Zayıf görünmekten kaçış olmasa da, en kötü durumda olanlardan bazılarına kışlık yakıt yardımı konusunda olası bir U dönüşü en azından kısmen sinirleri yatıştırmak için önemli bir yol kat edebilir. Ancak hiçbir şey yakın değil. Kısa vadede No 10, milletvekillerine panik yapmamalarını ve geçen haftaki sonuçların İşçi Partisi’nden çok Muhafazakar Parti için bir darbe olduğunu söyleyecektir. Reform’a giden İşçi Partisi seçmenlerinin oranı yaklaşık %8 olup, eylül ayından bu yana aşağı yukarı değişmedi.
Ancak partinin bu öfkeli değişim arzusunu kanalize etmediği görülürse ne olacağına dair daha derin bir soru var. İşçi Partisi’nin Reform yanlısı Rother Valley’den milletvekili Jake Richard pazar günü bir tweet attı: “İşçi Partisi Reformu üstlenmelidir çünkü bu partinin ahlaki amacıdır, sadece seçim nedenleriyle değil (ki bu onu bir gereklilik haline getirir).”
Geçen haftaki seçimlerden elde edilen olağanüstü verilerden bahsetti: “En yoksun bölgelerin %61’i daha önce İşçi Partisi’nin elindeydi. Şimdi ise yaklaşık %85’i Reform’un elinde.”
Ekonomik güvensizlik, ilericilerin göç konusundaki endişelerini açıklamaya çalıştıkları siyasi bir klişe haline geldi. Ancak seçim sonrasında yapılan yeni bir kamuoyu yoklaması, Reform Birleşik Krallığı konusunda kumar oynayanlara dair çarpıcı bir tablo çiziyor.
Looking for Growth adlı kampanya grubu adına Merlin Strategy tarafından yapılan kamuoyu yoklaması, Reform UK seçmenlerinin durumlarının genel olarak seçmenlerden çok daha istikrarsız olduğunu düşündüklerini ve hem kendi gelecekleri hem de ülke hakkında daha karamsar hissettiklerini ortaya koydu.
İşçi Partisi seçmenlerinin %19’u ile karşılaştırıldığında, parti seçmenlerinin üçte biri “evimin geçimini ancak sağlayabiliyorum” ya da “masraflarımı karşılayamıyorum” dedi.

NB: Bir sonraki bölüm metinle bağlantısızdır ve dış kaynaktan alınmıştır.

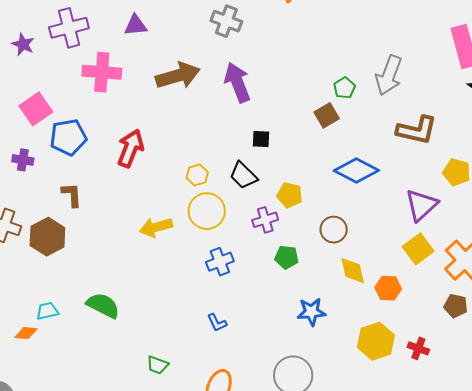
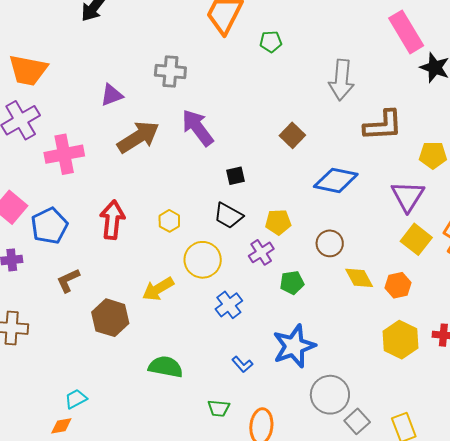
purple triangle: (136, 25) -> (112, 95), moved
green pentagon: (344, 88) -> (271, 42), moved, turned -30
yellow hexagon: (197, 175) -> (169, 221), moved
brown L-shape: (72, 195) -> (68, 280), turned -96
brown hexagon: (47, 237) -> (110, 318), moved
green semicircle: (103, 305) -> (166, 367), moved
blue star: (311, 312) -> (294, 346), moved, size x1.5
green trapezoid: (157, 365) -> (219, 408), moved

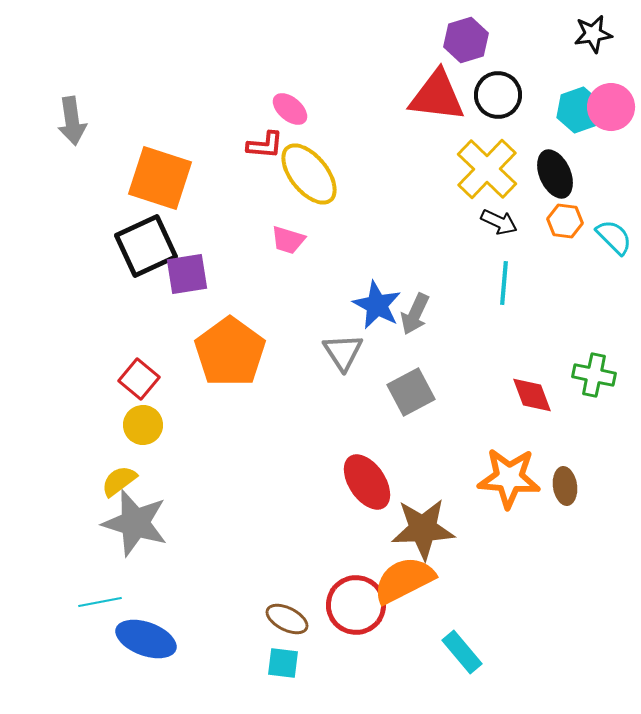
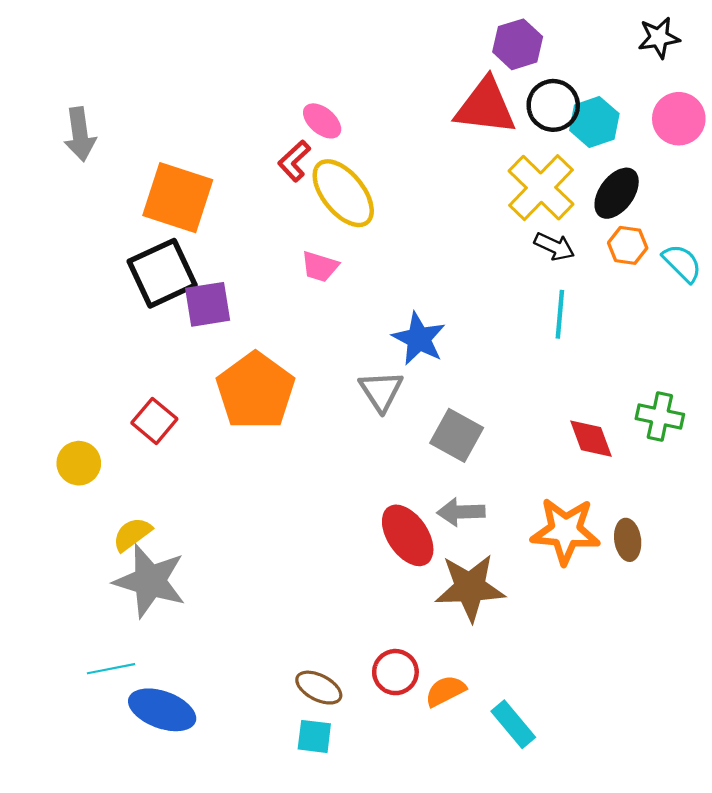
cyan hexagon: (579, 110) -> (594, 122), moved
red L-shape: (265, 145) -> (294, 161), turned 132
black ellipse: (555, 174) -> (617, 193), turned 60
gray arrow: (415, 314) -> (461, 512), moved, turned 63
gray square: (411, 392) -> (457, 435), turned -33
yellow circle: (143, 425) -> (79, 463), moved
orange semicircle: (404, 580) -> (445, 691), moved, size x0.6
red circle: (356, 605) -> (395, 672), size x0.7

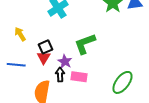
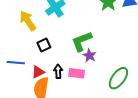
yellow arrow: (20, 34) -> (28, 21), moved, size x1.5
red triangle: (44, 58) -> (38, 72), moved, turned 32
purple star: (65, 62) -> (89, 56), moved

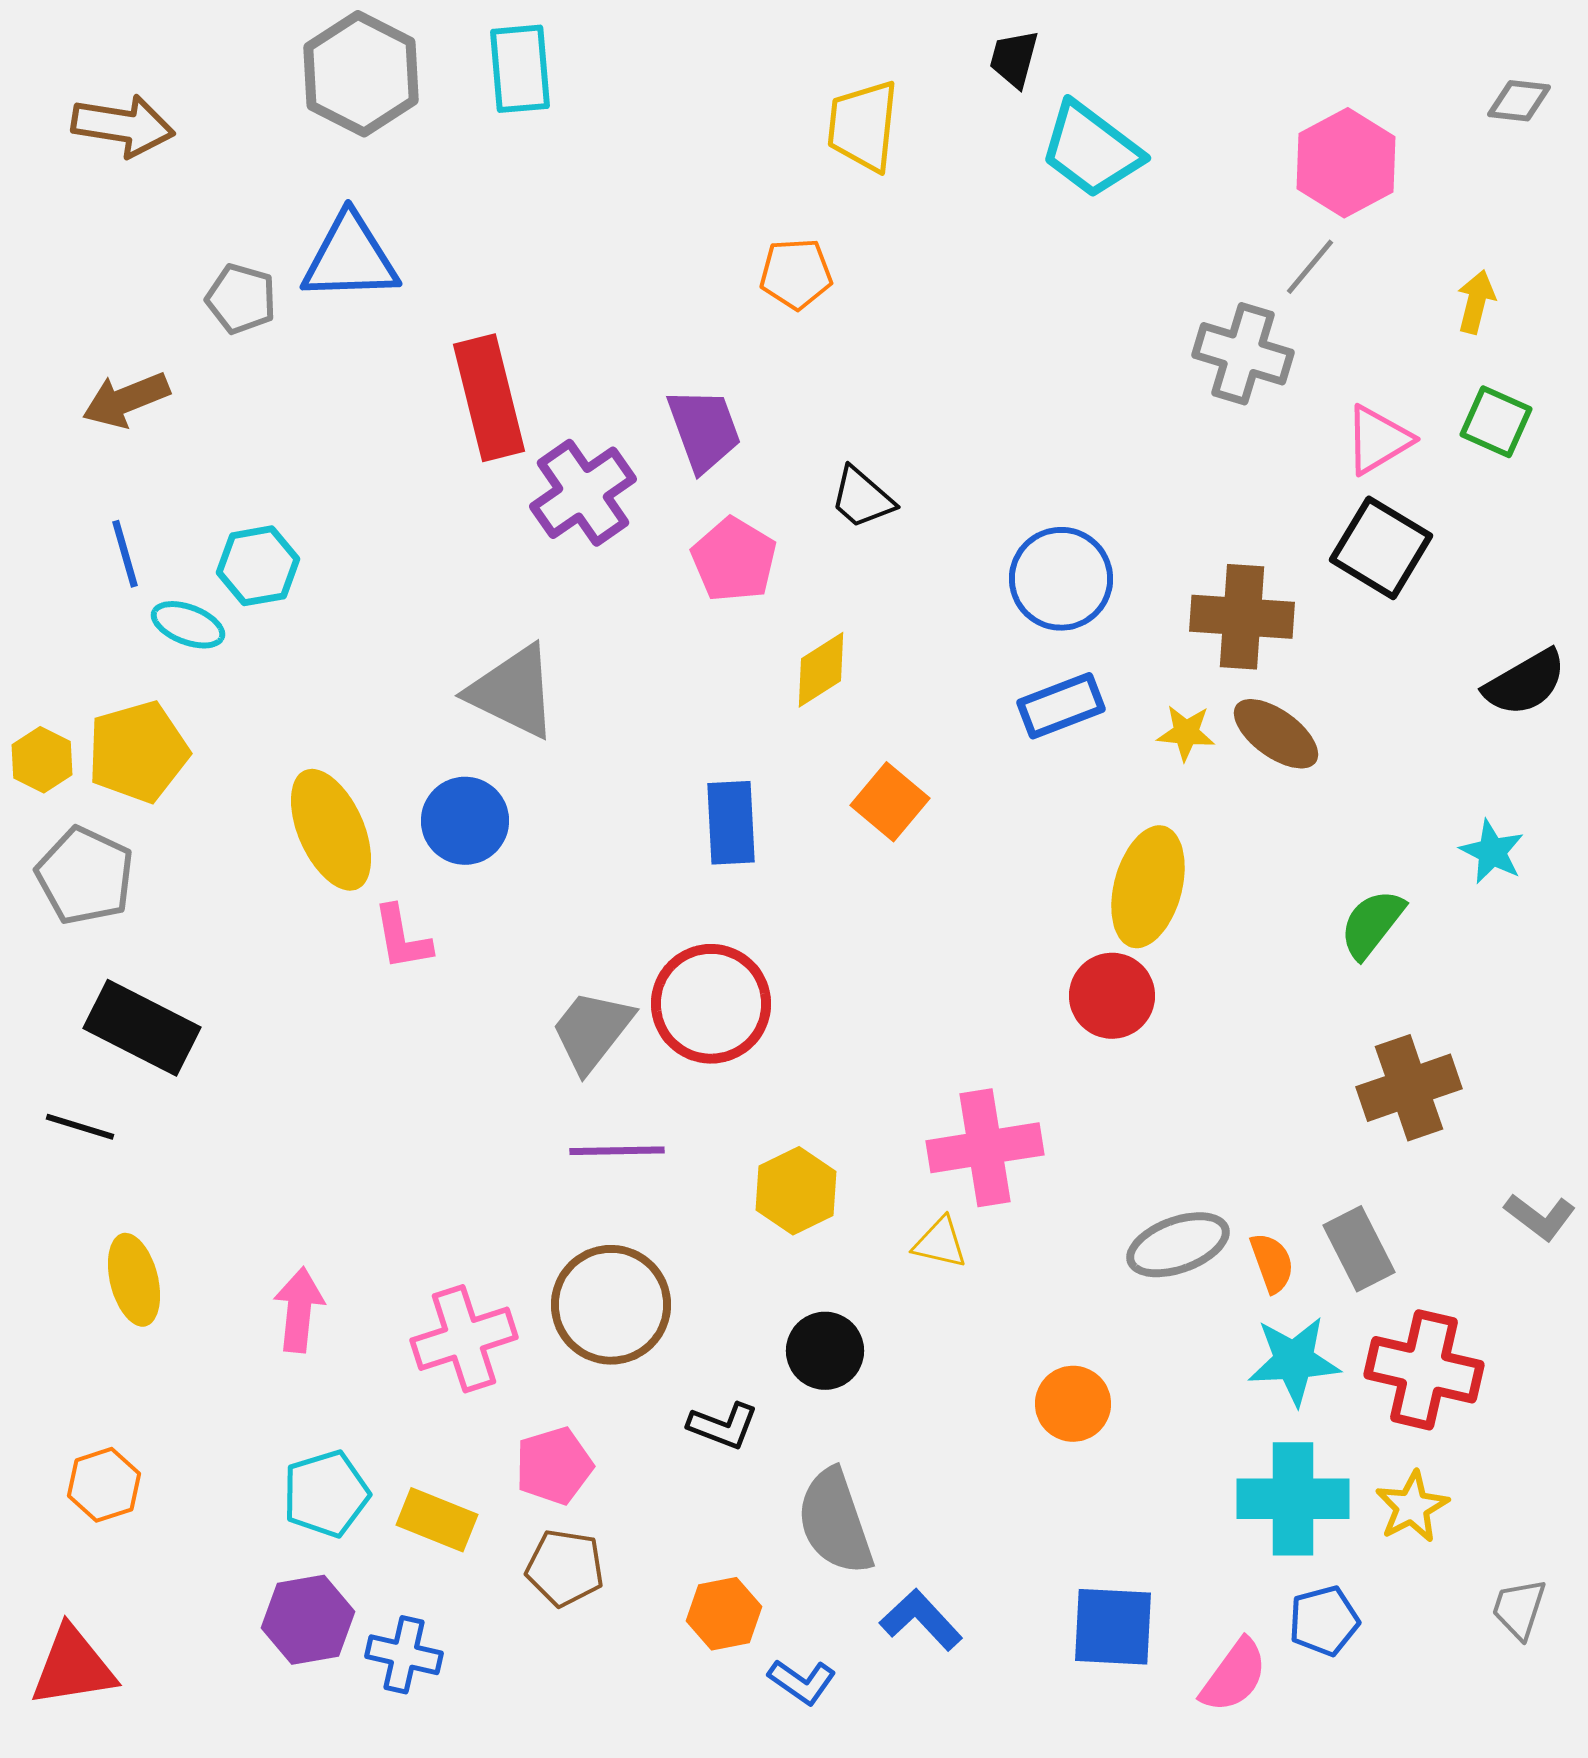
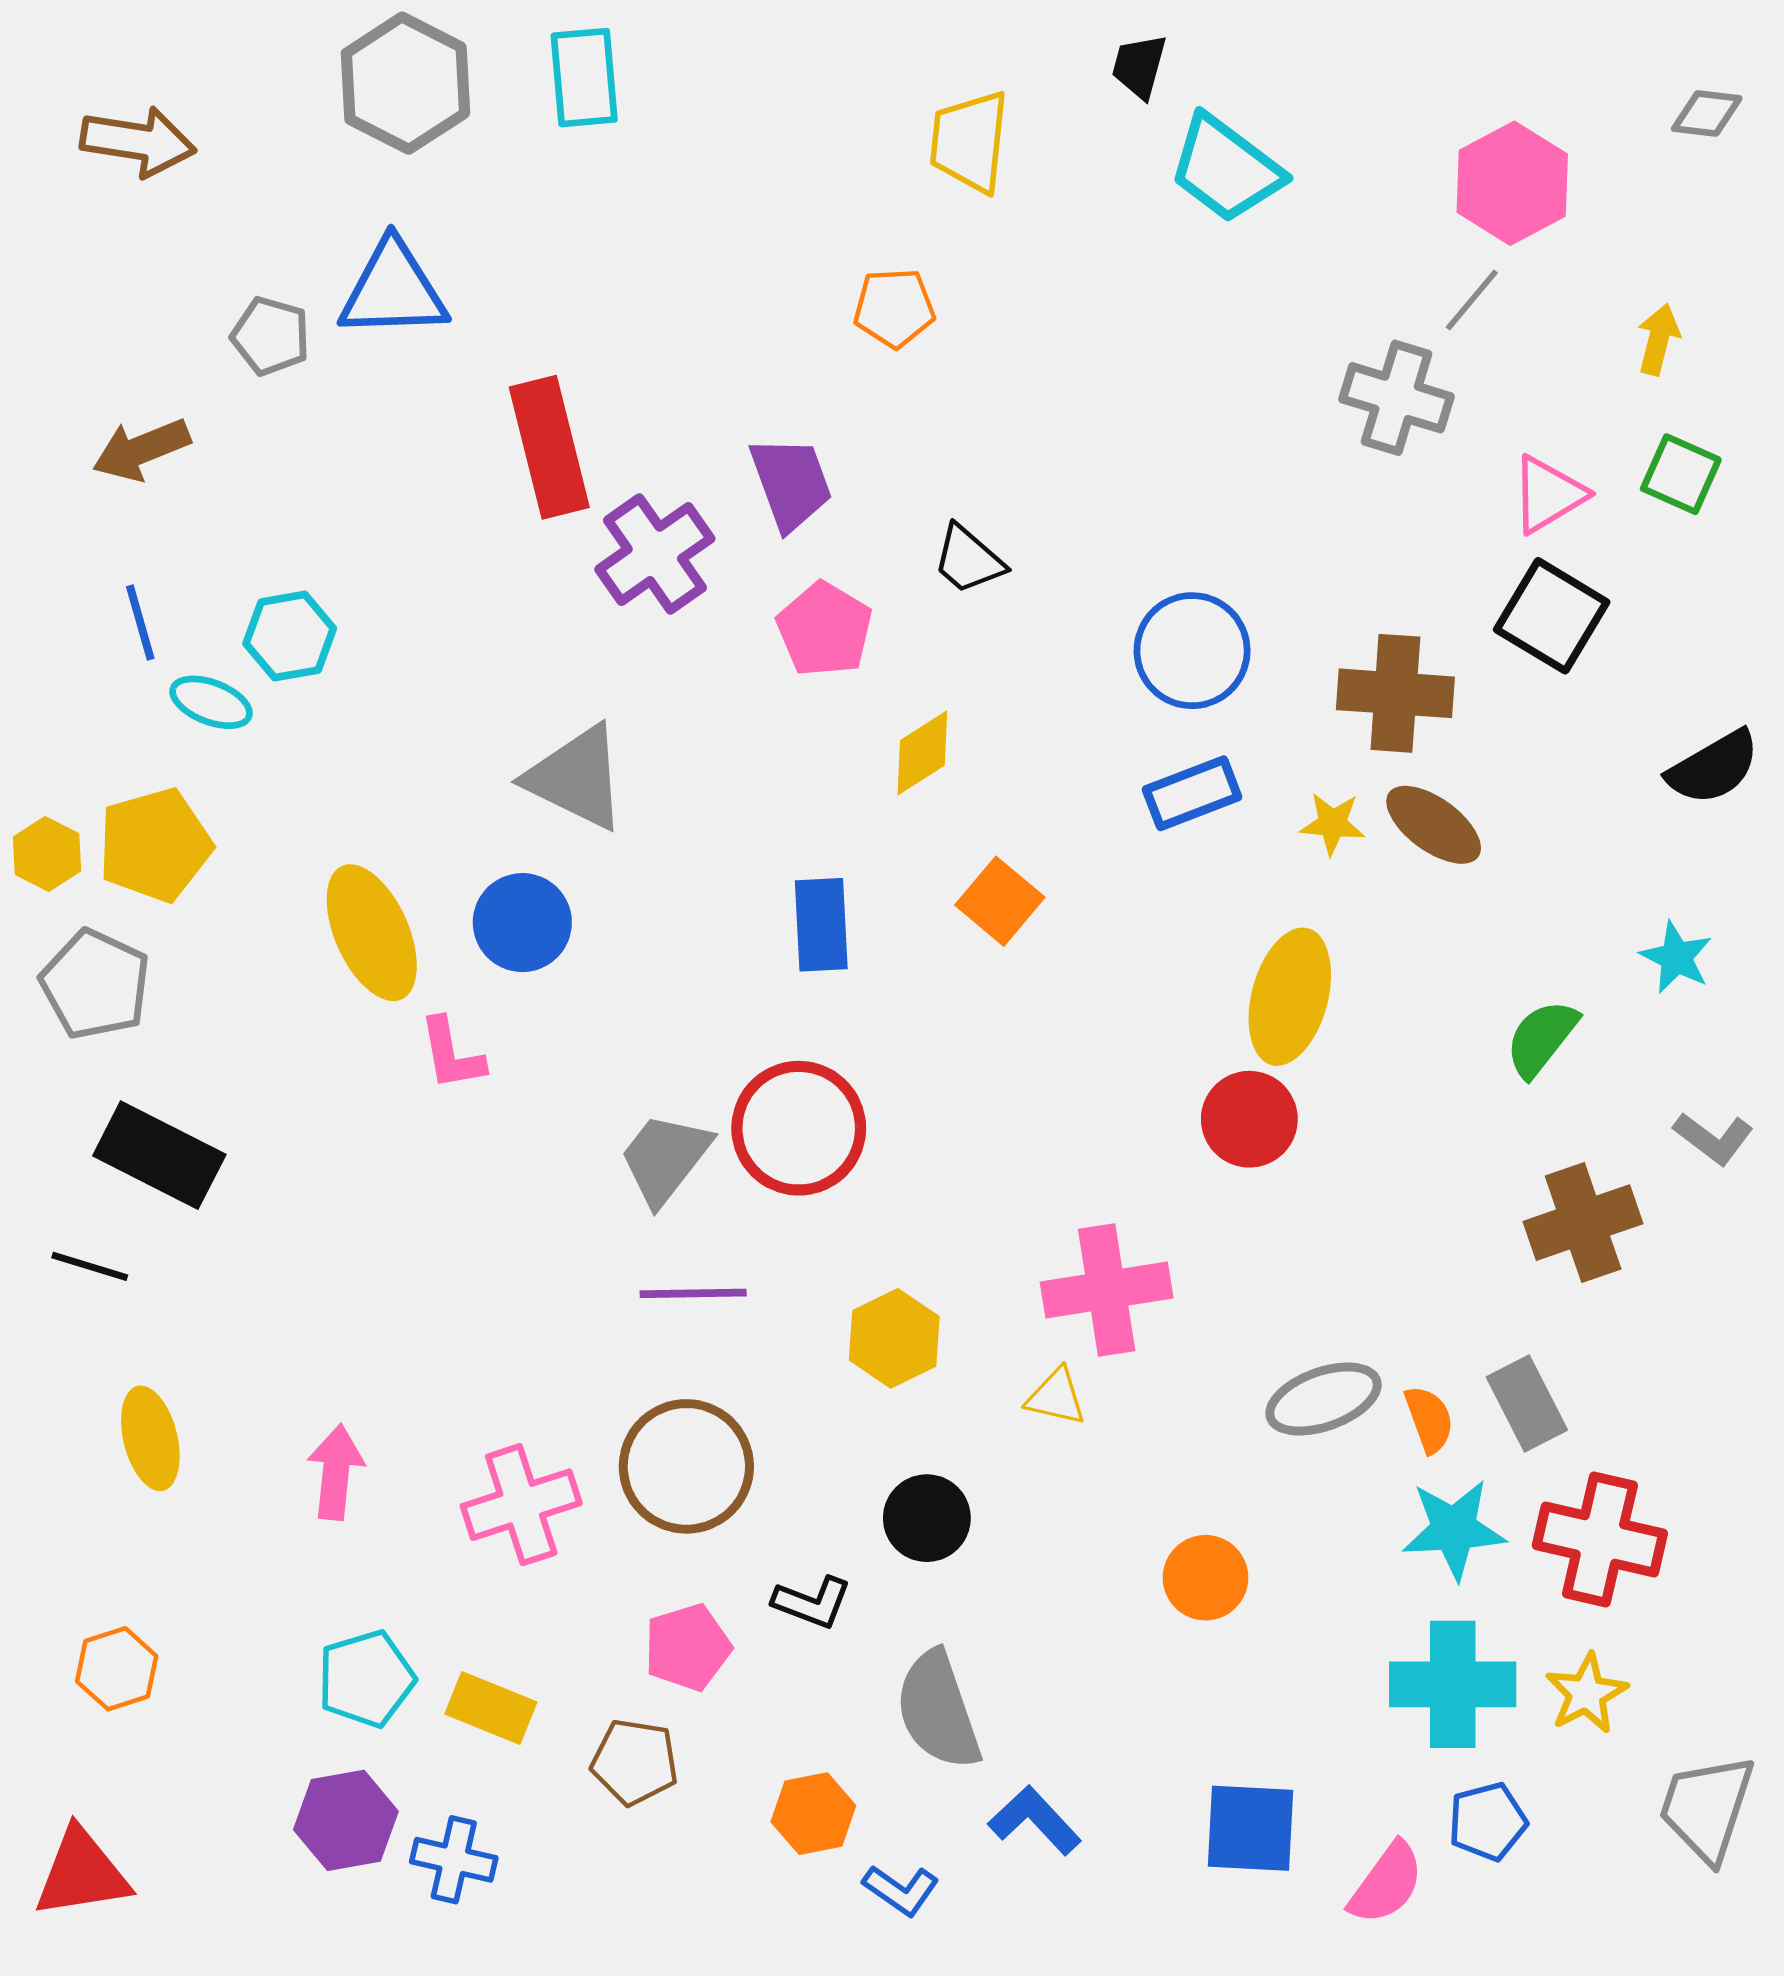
gray L-shape: (1540, 1217) -> (1713, 1138), moved
pink pentagon: (554, 1466) -> (687, 1647), moved
gray trapezoid: (1519, 1609) -> (1707, 1808), size x1.6

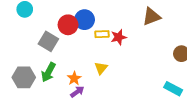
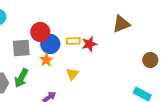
blue circle: (85, 20) -> (50, 44), moved
gray square: (48, 41) -> (21, 48), turned -36
orange star: (74, 78) -> (46, 60), moved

Hafta sonu YouGov tarafından yapılan bir başka anket daha viral oldu: Artık İşçi Partisi’ne oy vermeyeceğini söyleyen seçmenler arasında kışlık yakacak yardımı, hayat pahalılığı ve kamu hizmetlerinin iyileştirilmemesi en önemli nedenler olarak öne çıkıyor. Göçmenlik ise oy değiştirenlerin sadece %18’i tarafından seçildi.
İşçi Partisi’nin sağ kanadından bazıları göç konusunda radikal adımlar atılmasını talep ediyor. Pendle ve Clitheroe Milletvekili Jonathan Hinder, partinin Avrupa İnsan Hakları Sözleşmesi’nden ayrılmayı ve göç için “tek giriş, tek çıkış” politikası uygulamayı düşünmesi çağrısında bulundu. Milletvekili, göç konusunda Farage’ın dışına çıkmanın Reform’a “konuşacak bir şey bırakmayacağını” iddia ediyor.
Starmer, ilericilerin anlaşılabilir rahatsızlığına rağmen göç ve kültür savaşları konusunda sert konuşmaya hazır. İltica politikası ve uluslararası öğrenciler üzerinde sert baskılar öngören göç beyaz kitabı hazırlanacak ve bunun üniversitelere bir maliyeti olması muhtemel.
Ancak partinin Mavi İşçi grubundan bazılarının istediği kadar sert davranmak, İşçi Partisi’nin kırılgan koalisyonunun diğer yarısını daha da yabancılaştırma riski taşıyabilir. Her ikisini de birleştiren konu ekonomi.